The records Wrubleski challenges were admitted under Federal Rule of Evidence 803(6), the business records exception to the rule against hearsay. A document is admissible under Rule 803(6) if (1) it was “made at or near the time by ․ someone with knowledge”; (2) it was “kept in the course of a regularly conducted activity”; and (3) “making the record was a regular practice of that activity.” Fed. R. Evid. 803(6)(A)–(C). The rule says these requirements can be “shown by the testimony of the custodian or another qualified witness, or by a certification that complies with Rule 902(11).” Id. 803(6)(D). Here, the government used Rule 902(11) certifications for each of the business records. Under Rule 902(11), a party may use a written “certification of the custodian” of the record to meet the requirements of Rule 803(6)(A)–(C). Id. 902(11).
Wrubleski objects to the admission of the business records only on the ground that the certifications the government offered were photocopies of the original certifications and “original certifications were never produced.” However, nothing in Rule 902(11) requires that the certification be the original, as opposed to a photocopy. Wrubleski points to no authority to support his interpretation that the rule imposes such a requirement.
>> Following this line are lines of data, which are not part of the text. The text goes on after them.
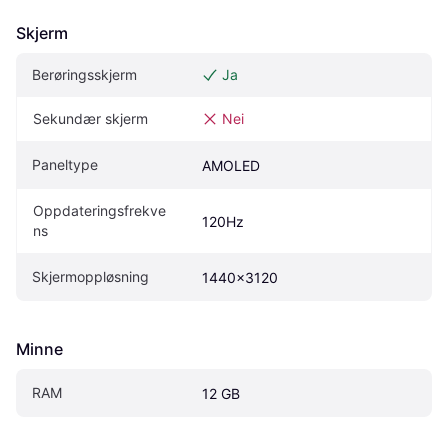
Skjerm
Berøringsskjerm
Ja
Sekundær skjerm
Nei
Paneltype
AMOLED
Oppdateringsfrekve
120Hz
ns
Skjermoppløsning
1440x3120
Minne
RAM
12 GB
Under the Federal Rules of Evidence, “[a] duplicate is admissible to the same extent as the original unless a genuine question is raised about the original's authenticity or the circumstances make it unfair to admit the duplicate.” Id. 1003. Wrubleski has offered nothing that would call into question the authenticity of the original certifications or make it unfair to admit the photocopied certifications. This record discloses nothing indicating an abuse of discretion by the district court in its admission of the business records. See Jiminez, 224 F.3d at 1249.
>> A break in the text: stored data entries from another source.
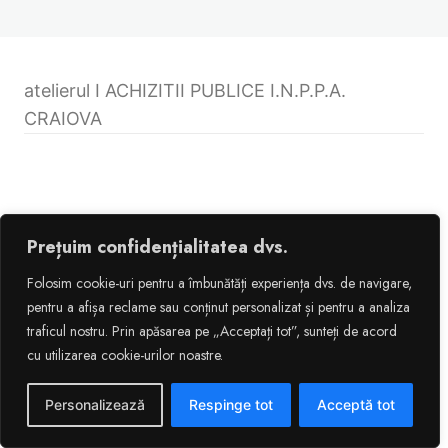
atelierul I ACHIZITII PUBLICE I.N.P.P.A.
CRAIOVA
Previous
Next
Prețuim confidențialitatea dvs.
Folosim cookie-uri pentru a îmbunătăți experiența dvs. de navigare,
pentru a afișa reclame sau conținut personalizat și pentru a analiza
traficul nostru. Prin apăsarea pe „Acceptați tot”, sunteți de acord
cu utilizarea cookie-urilor noastre.
Personalizează
Respinge tot
Acceptă tot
Finally, Wrubleski says the district court made “an incorrect statement of the law” during its “oral instructions” to the jury on the burden of proof. “We review jury instructions de novo to determine whether they misstate the law or mislead the jury.” Gowski v. Peake, 682 F.3d 1299, 1310 (11th Cir. 2012) (per curiam).
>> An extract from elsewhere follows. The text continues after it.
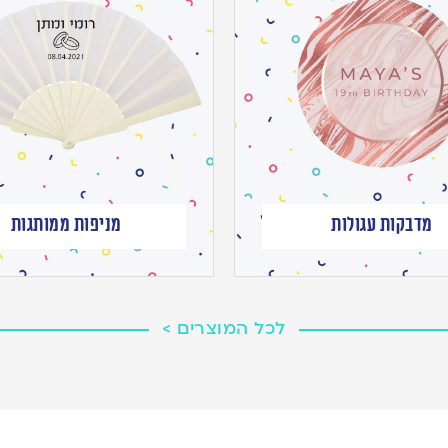
מדבקות עגולות
מניפות ממותגות
לכל המוצרים >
While giving oral instructions to the jury, the district court said: “If the defendant fails to do that [i.e., prove guilt beyond a reasonable doubt], you must find the defendant not guilty.” Clearly, this misstated the burden of proof. Yet it is equally clear that the district court simply misspoke. Just before it made the misstatement, the court recited the burden of proof correctly. And, after Wrubleski objected to the incorrect statement, the district court promptly corrected itself, clarifying that “the burden in this case is simply 100 percent on the shoulders of the government. Zero percent on the shoulders of the defendant.” Further, the written instructions the jury received correctly stated, in multiple places, that the government bears the burden of proving the defendant guilty beyond a reasonable doubt. Taken as a whole, the instructions made clear that the government, and only the government, bore the burden of proving Wrubleski's guilt. See United States v. Brown, 43 F.3d 618, 623 (11th Cir. 1995) (“We review jury instructions by determining whether the charge, viewed as a whole, sufficiently instructed the jurors so that they understood the issues involved and were not misled about the law.”). On this record, we are confident the jury was not misled about the burden of proof.
1. Other testimony at trial established that MC-2 was one of Wrubleski's former employers.